On Saturday, I had the opportunity to attend Startup School 2008 at Stanford. It was a conference featuring some of the top Silicon Vally entrepreneurs including Jeff Bezos and Marc Andreesen. The website describes it as “Startup school is an annual free conference for hackers interested in startups.”Although I wasn’t able to stay for the entire conference, as I had to meet a client for a design project, I made sure I attended the talks given by Jack Sheridan (WSGR), David Heinemeier Hansson (Creator of Rails), Marc Andreessen (Creator of Netscape and Ning Founder), Jeff Bezos (Founder of Yahoo) and Greg McAdoo (Sequoia Capital).
Why did I only want to listen to those guys speak? Well firstly I have great respect for the Ruby on Rails Framework. After messing around with PHP and mySQL for a few years, with occasional scripting in PERL, it was very refreshing to use Ruby on Rails to develop my first real web application for my senior software project entitled myFlee, an online market place for college students. I have since decided to pretty much develop all my web applications in Ruby on Rails unless a client specifically wants me to use something else, in which case, I may reject to take on the project. Don’t get me wrong, I would be willing to write components of a web application in another language (I even still integrate some PHP & Perl scripts in some of my web apps), but to build an entire application from the ground up using something other than RoR, would be something I have no desire of doing. For my day job, I develop in J2EE and getting the simplest things done, takes forever and since Digitalvaliance is currently a part-time venture, I need to maximize my productivity.
Secondly, I thought the other guys would have some additional insight into the “startup game”, as they are all seasoned vets with experience relating to the legal, financial and technical issues . Jeff Bezos talked about Amazon’s exciting new webservices (AWS). I unfortunately wasn’t able to be at Michael Arrington’s talk (Techcrunch) but I made sure to watch the video, as he took had some really good things to say.
DHH gave one of the coolest talks I’ve been to in a while. Outlining his talk would have to be another entry on it’s own, but luckily Omnision recorded the presentation so you can just watch it there. He didn’t talk about Ruby on Rails, but instead talked about the current business model of most startups and why 37Signals, the company he is a partner off, has been profitable from day one. DHH made fun of the current mindset of most Web 2.0 companies, being that they first strive to get as many eyeballs to their site as possible and then think about how to monetize. DHH contends that there is nothing wrong with charging users,particularly niche users, a small price to use a service that would make their lives a lot simpler. DHH dubbed this group of niche users, as the Fortune 5,000,000. DHH reminded us that not everyone will get a billion dollar valuation (referring to facebook) for their companies/product and that these days, it seems as though people are looking down on “million dollar companies”.

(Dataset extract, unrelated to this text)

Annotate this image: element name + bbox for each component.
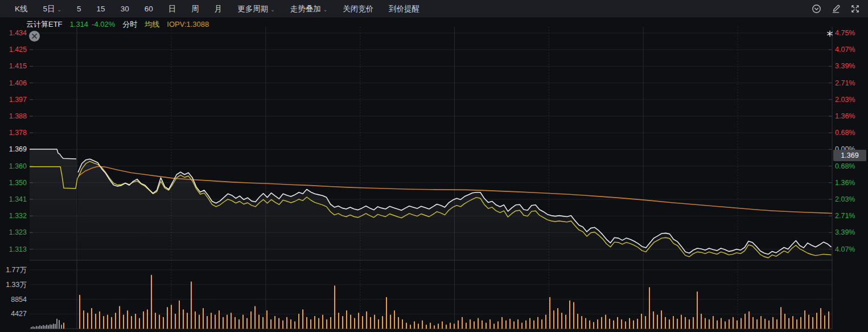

I very much agree with what DHH had to say. I am a personal user of Highrise, 37Signals’s Simple CRM tool which makes my life as a daytime software engineer and night time entrepreneur a lot simpler. This is a tool I first tried out using the free plan but got hooked immediately and upgraded to their Simple plan. Once Digitalvaliance picks up a little more, I envision further upgrading my plan. It is not a complex or complete CRM tool by any standards (compared to SugarCRM or Salesforce), but at this point, I don’t need such complex tools which is why Highrise is perfect for me (and the remainder of the Fortune 4,999,999)
At Digitalvaliance, our goal has always been to target the Fortune 5,000,000 and it was refreshing to hear that DHH shared our insight.